A tendinite dos tendões fibulares é uma condição que vejo frequentemente em corredores, jogadores de futebol e pessoas ativas em São Paulo que chegam ao consultório com queixa de dor intensa na lateral do tornozelo.
Muitos confundem com entorse ou instabilidade, mas a verdade é que se trata de uma inflamação dos tendões que correm pelo lado externo do tornozelo. Quando tratada cedo, essa condição responde muito bem. Negligenciada, pode evoluir para rupturas.

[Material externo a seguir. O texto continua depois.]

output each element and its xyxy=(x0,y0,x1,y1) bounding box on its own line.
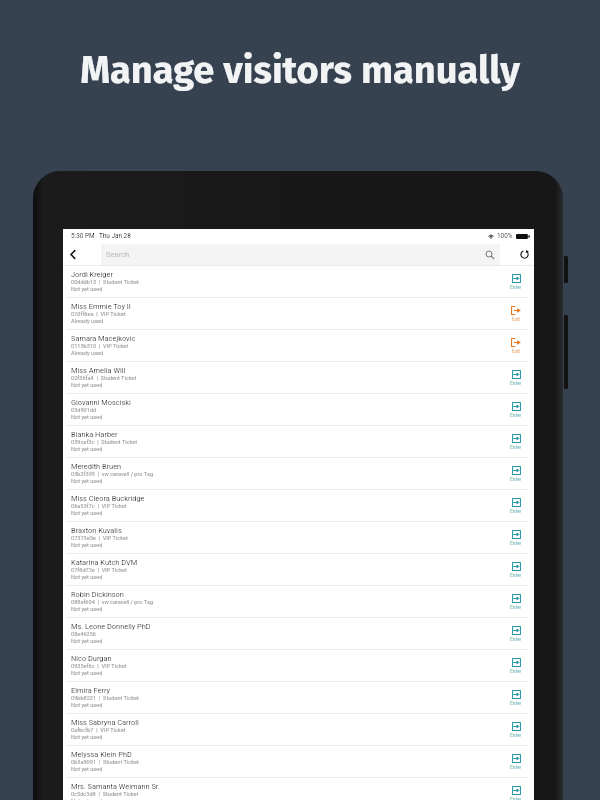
button[interactable]: Search xyxy=(101,244,500,265)
staticText: Enter xyxy=(510,573,522,579)
button[interactable]: Robin Dickinson xyxy=(63,586,534,617)
staticText: Not yet used xyxy=(71,286,103,293)
staticText: Enter xyxy=(510,285,522,291)
staticText: Enter xyxy=(510,797,522,800)
button[interactable]: Exit xyxy=(498,298,534,329)
button[interactable]: Mrs. Samanta Weimann Sr. xyxy=(63,778,534,800)
staticText: 08e46256 xyxy=(71,631,96,638)
staticText: Not yet used xyxy=(71,798,103,800)
staticText: Not yet used xyxy=(71,670,103,677)
staticText: 010ff6ea | VIP Ticket xyxy=(71,311,126,318)
staticText: Ms. Leone Donnelly PhD xyxy=(71,622,151,631)
button[interactable]: Enter xyxy=(498,490,534,521)
staticText: Enter xyxy=(510,541,522,547)
staticText: Jordi Kreiger xyxy=(71,270,113,279)
staticText: 07f8d72e | VIP Ticket xyxy=(71,567,127,574)
button[interactable]: Enter xyxy=(498,426,534,457)
staticText: 06a53f7c | VIP Ticket xyxy=(71,503,127,510)
button[interactable]: Ms. Leone Donnelly PhD xyxy=(63,618,534,649)
button[interactable]: Enter xyxy=(498,746,534,777)
button[interactable]: Exit xyxy=(498,330,534,361)
staticText: Enter xyxy=(510,381,522,387)
button[interactable]: Giovanni Mosciski xyxy=(63,394,534,425)
button[interactable]: Enter xyxy=(498,778,534,800)
staticText: Not yet used xyxy=(71,574,103,581)
button[interactable]: Enter xyxy=(498,522,534,553)
staticText: Not yet used xyxy=(71,542,103,549)
staticText: 100% xyxy=(497,232,513,240)
staticText: Robin Dickinson xyxy=(71,590,124,599)
staticText: 00dddb13 | Student Ticket xyxy=(71,279,139,286)
staticText: Enter xyxy=(510,509,522,515)
button[interactable]: Katarina Kutch DVM xyxy=(63,554,534,585)
staticText: Enter xyxy=(510,765,522,771)
staticText: Enter xyxy=(510,701,522,707)
staticText: 0935ef6c | VIP Ticket xyxy=(71,663,127,670)
staticText: Meredith Bruen xyxy=(71,462,122,471)
staticText: Not yet used xyxy=(71,478,103,485)
staticText: 0afbcfb7 | VIP Ticket xyxy=(71,727,126,734)
staticText: 059caf3c | Student Ticket xyxy=(71,439,138,446)
staticText: 0115b310 | VIP Ticket xyxy=(71,343,129,350)
button[interactable]: Samara Macejkovic xyxy=(63,330,534,361)
staticText: Not yet used xyxy=(71,446,103,453)
staticText: Braxton Kuvalis xyxy=(71,526,122,535)
staticText: Mrs. Samanta Weimann Sr. xyxy=(71,782,160,791)
staticText: Manage visitors manually xyxy=(0,47,600,93)
button[interactable]: Refresh xyxy=(514,243,534,266)
staticText: 03d901dd xyxy=(71,407,97,414)
staticText: Search xyxy=(106,250,130,259)
button[interactable]: Jordi Kreiger xyxy=(63,266,534,297)
button[interactable]: Back xyxy=(63,243,82,266)
staticText: Not yet used xyxy=(71,606,103,613)
staticText: Not yet used xyxy=(71,510,103,517)
button[interactable]: Enter xyxy=(498,586,534,617)
staticText: 07373e5e | VIP Ticket xyxy=(71,535,128,542)
staticText: Already used xyxy=(71,318,104,325)
button[interactable]: Nico Durgan xyxy=(63,650,534,681)
staticText: Miss Sabryna Carroll xyxy=(71,718,139,727)
staticText: Enter xyxy=(510,637,522,643)
button[interactable]: Enter xyxy=(498,714,534,745)
staticText: Already used xyxy=(71,350,104,357)
staticText: Samara Macejkovic xyxy=(71,334,136,343)
button[interactable]: Miss Cleora Buckridge xyxy=(63,490,534,521)
staticText: 088ef604 | vw caravell / pro Tag xyxy=(71,599,153,606)
button[interactable]: Enter xyxy=(498,458,534,489)
button[interactable]: Enter xyxy=(498,362,534,393)
button[interactable]: Miss Emmie Toy II xyxy=(63,298,534,329)
staticText: Nico Durgan xyxy=(71,654,112,663)
button[interactable]: Enter xyxy=(498,554,534,585)
button[interactable]: Enter xyxy=(498,682,534,713)
button[interactable]: Miss Amelia Will xyxy=(63,362,534,393)
staticText: Elmira Ferry xyxy=(71,686,110,695)
staticText: 05b2f395 | vw caravell / pro Tag xyxy=(71,471,154,478)
staticText: Enter xyxy=(510,669,522,675)
button[interactable]: Braxton Kuvalis xyxy=(63,522,534,553)
staticText: Melyssa Klein PhD xyxy=(71,750,132,759)
button[interactable]: Enter xyxy=(498,618,534,649)
staticText: Exit xyxy=(512,317,520,323)
staticText: Enter xyxy=(510,605,522,611)
staticText: Not yet used xyxy=(71,702,103,709)
staticText: Miss Emmie Toy II xyxy=(71,302,131,311)
button[interactable]: Meredith Bruen xyxy=(63,458,534,489)
staticText: Miss Cleora Buckridge xyxy=(71,494,145,503)
button[interactable]: Enter xyxy=(498,650,534,681)
staticText: 0c5dc3d9 | Student Ticket xyxy=(71,791,139,798)
staticText: Giovanni Mosciski xyxy=(71,398,131,407)
staticText: Exit xyxy=(512,349,520,355)
button[interactable]: Melyssa Klein PhD xyxy=(63,746,534,777)
button[interactable]: Bianka Harber xyxy=(63,426,534,457)
staticText: Enter xyxy=(510,445,522,451)
staticText: Enter xyxy=(510,477,522,483)
button[interactable]: Elmira Ferry xyxy=(63,682,534,713)
staticText: Enter xyxy=(510,413,522,419)
staticText: Not yet used xyxy=(71,734,103,741)
button[interactable]: Miss Sabryna Carroll xyxy=(63,714,534,745)
button[interactable]: Enter xyxy=(498,394,534,425)
staticText: Not yet used xyxy=(71,382,103,389)
staticText: 0b5a9091 | Student Ticket xyxy=(71,759,139,766)
staticText: 5:30 PM xyxy=(71,232,95,240)
button[interactable]: Enter xyxy=(498,266,534,297)
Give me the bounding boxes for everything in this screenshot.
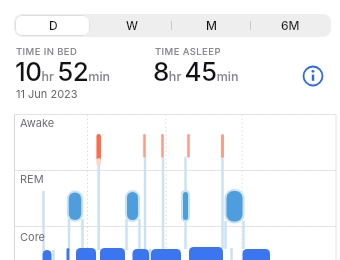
button[interactable] (302, 65, 324, 87)
staticText: D (49, 18, 58, 33)
button[interactable]: M (172, 14, 251, 37)
staticText: M (206, 18, 217, 33)
staticText: REM (20, 172, 44, 185)
staticText: 6M (281, 18, 300, 33)
button[interactable]: 6M (251, 14, 330, 37)
button[interactable]: D (14, 14, 93, 37)
staticText: 11 Jun 2023 (16, 87, 78, 100)
staticText: 10hr 52min (15, 56, 111, 87)
button[interactable]: W (93, 14, 172, 37)
staticText: Core (20, 230, 46, 243)
staticText: Awake (20, 116, 55, 129)
staticText: 8hr 45min (153, 56, 239, 87)
staticText: TIME IN BED (16, 46, 78, 57)
staticText: TIME ASLEEP (155, 46, 221, 57)
staticText: W (126, 18, 139, 33)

A tendinite peroneal afeta os tendões dos músculos fibulares que estabilizam lateralmente o pé e tornozelo. Esses tendões ficam inflamados por sobrecarga repetitiva, especialmente em atividades que envolvem corrida em terrenos irregulares, mudanças rápidas de direção ou aumento súbito de intensidade de treino.
Neste artigo explico o que causa tendinite fibular, por que atletas em São Paulo sofrem com essa condição, como diagnosticar corretamente e qual é o melhor tratamento conservador antes de considerar cirurgia.
Anatomia dos tendões fibulares e por que inflamam
Os músculos fibulares estão localizados na lateral da perna. O fibular longo e o fibular curto originam-se na fíbula (osso lateral da perna) e seus tendões descem até a lateral do tornozelo. Esses tendões passam por um “túnel” ósseo atrás do maléolo lateral (osso mais proeminente da lateral do tornozelo).
Esses tendões são responsáveis por um movimento chamado eversão: inclinar a sola do pé para fora. Quando corremos, mudamos de direção ou pisamos em terreno irregular, os fibulares trabalham intensamente para manter o tornozelo estável.
Quando há sobrecarga repetitiva, os tendões desenvolvem inflamação. Se a carga for muito rápida ou o tendão não tiver tempo para se recuperar entre treinos, a inflamação vira tendinite. Alguns atletas em São Paulo que aumentam repentinamente o volume de corrida desenvolvem tendinite fibular em dias.
Sintomas que começam leves e progridem
Inicialmente, o paciente sente dor apenas na lateral do tornozelo durante atividades de impacto ou mudanças de direção. A dor diminui com repouso. Frequentemente, o atleta continua treinando achando que passa.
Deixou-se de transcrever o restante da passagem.